Pero ya he hecho eso: cedí el control de mi imagen y dejé que convencieran al mundo de que tengo la personalidad de una figura de cartón. No pude hablar de nada ni remotamente político o «controversial», incluso si el tema que quería tratar me afectaba directamente a mí o a la gente que yo quería. No estaba permitido compartir lo que pensaba ni mis opiniones sinceras; tuve que ser el chico del póster en el que todo el mundo pudiera proyectarse. Y lo odié, pero lo hice porque todos dijeron que era lo mejor para mí.
Sí, claro.
Se suponía que Jani iba a ser un punto medio. En vez de formar un equipo, la contrataron a ella para que gestionara mis publicaciones patrocinadas en las redes sociales y todo lo que exigiera Argonaut, y que tal vez ofreciera un vistazo superficial de algunos aspectos de mi personalidad para mis fans. Pero lo llevó demasiado lejos cuando intentó entrometerse en mi vida personal y publicarla en internet. Y después de que intentara convencerme de compartir más de lo que quería demasiadas veces, me harté.

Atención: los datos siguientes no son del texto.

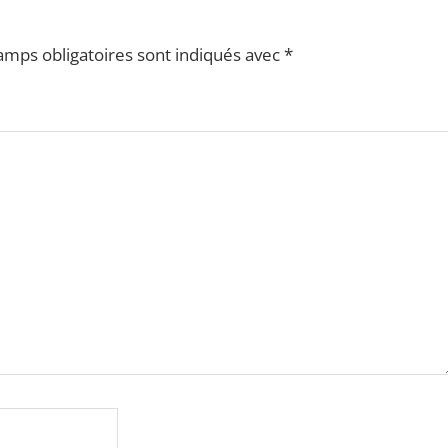
amps obligatoires sont indiqués avec
*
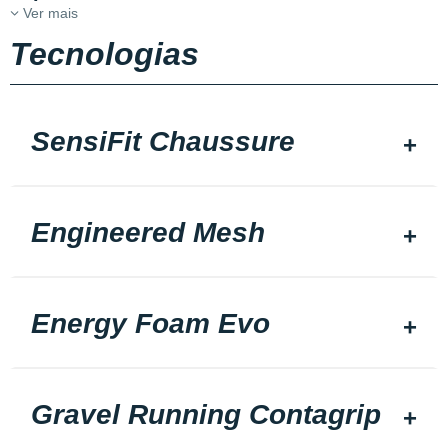
Ver mais
Tecnologias
SensiFit Chaussure
Engineered Mesh
Energy Foam Evo
Gravel Running Contagrip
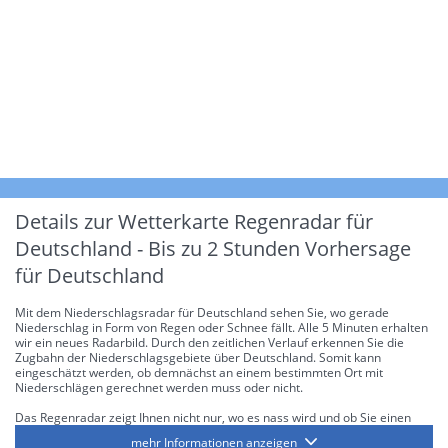
Details zur Wetterkarte
Regenradar für
Deutschland - Bis zu 2 Stunden Vorhersage
für Deutschland
Mit dem Niederschlagsradar für Deutschland sehen Sie, wo gerade
Niederschlag in Form von Regen oder Schnee fällt. Alle 5 Minuten erhalten
wir ein neues Radarbild. Durch den zeitlichen Verlauf erkennen Sie die
Zugbahn der Niederschlagsgebiete über Deutschland. Somit kann
eingeschätzt werden, ob demnächst an einem bestimmten Ort mit
Niederschlägen gerechnet werden muss oder nicht.
Das Regenradar zeigt Ihnen nicht nur, wo es nass wird und ob Sie einen
Regenschirm brauchen, sondern gibt Ihnen zusätzlich Informationen über
mehr Informationen anzeigen
die Niederschlagsintensität. Diese bezieht sich laut offiziellen Richtlinien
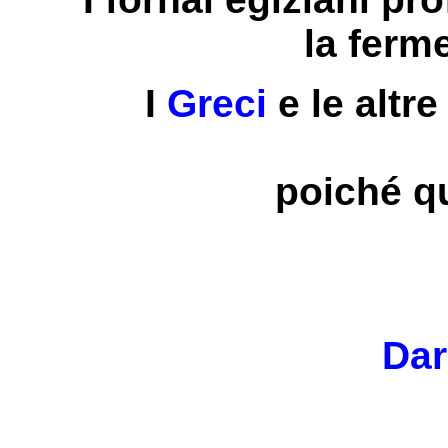
la ferm
I
Greci
e le altr
poiché q
Dar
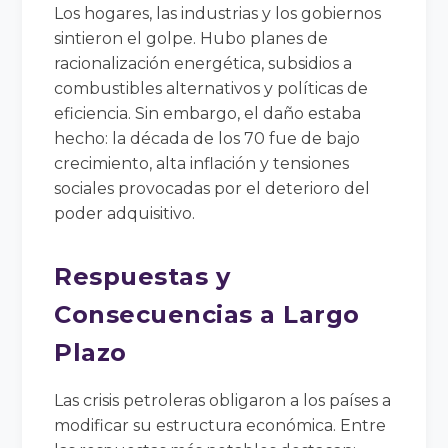
Los hogares, las industrias y los gobiernos
sintieron el golpe. Hubo planes de
racionalización energética, subsidios a
combustibles alternativos y políticas de
eficiencia. Sin embargo, el daño estaba
hecho: la década de los 70 fue de bajo
crecimiento, alta inflación y tensiones
sociales provocadas por el deterioro del
poder adquisitivo.
Respuestas y
Consecuencias a Largo
Plazo
Las crisis petroleras obligaron a los países a
modificar su estructura económica. Entre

Así que no. No estoy interesado en entregar mi imagen a gente en la que no confío ni un poco.
—Puedo arreglarlo yo —digo, aunque apenas reconozco mi voz—. Solo necesito un poco de tiempo.
—No te queda mucho tiempo antes de que la gente deje de creer en ti. —Coge aire y endereza los hombros—. Voy a buscar una copa de champán. Pero cuando vuelva, vamos a hacer las rondas juntos y recordarle a todo el mundo que es una maravilla tenerte en el paddock y en los carteles. ¿Entendido?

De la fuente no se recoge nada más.